Para medir a tensão ativa do miofibril, um sistema de perfusão de passo rápido foi incorporado para expor o miofibril às soluções de cálcio(Figura 4A). O sistema de perfusão de passo rápido permite que mudanças de solução ocorram dentro de 10 ms. Devido ao seu pequeno diâmetro, a difusão de cálcio nos miofibrils é quase instantânea. Assim, este sistema é particularmente adequado para medir as taxas de ligação actin-myosin durante a ativação e liberação durante o relaxamento. A taxa de ativação (kACT) e relaxamento (kREL) podem ser determinadas a partir das curvas de ativação-relaxamento. Além disso, expondo os miofibrils a soluções de cálcio de concentração crescente, a relação força-cálcio e a sensibilidade ao cálcio podem ser determinadas.

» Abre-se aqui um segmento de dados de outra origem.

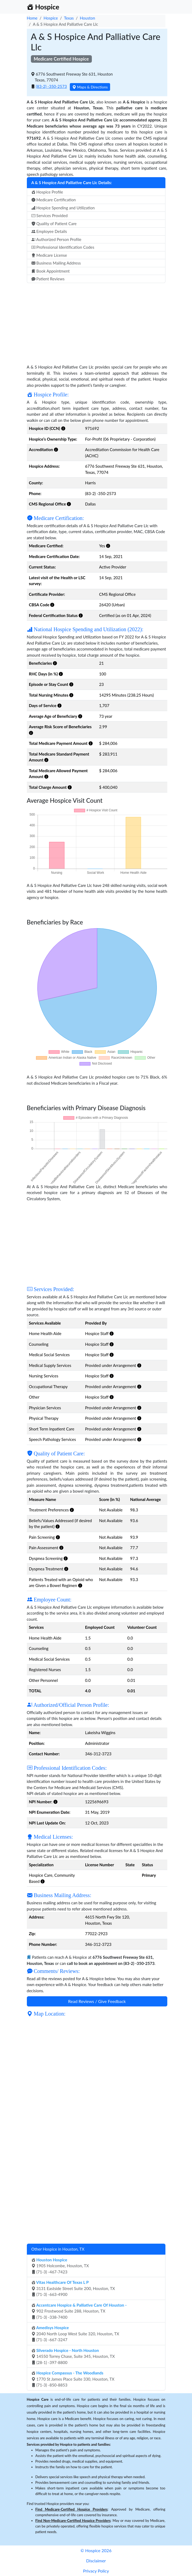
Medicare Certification (53, 199)
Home (32, 18)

Além disso, um motor de comprimento piezo permite alongamento rápido e encurtamento do myofibril. Isso oferece a possibilidade de estudar as propriedades viscoelásticas (ou seja, tensão passiva) do myofibril, bem como realizar um rápido encurtamento e ressuado do miofibril para determinar a taxa de reurbanização da tensão (kTR). Os parâmetros recuperados de experimentos de tensão ativa e passiva podem ser alterados por mutações genéticas em uma proteína sarcomeric.
Esta configuração personalizada foi usada para medir as características contratuais ativas e passivas de myofibrils isolados de músculos esqueléticos humanos, pacientes e camundongos saudáveis.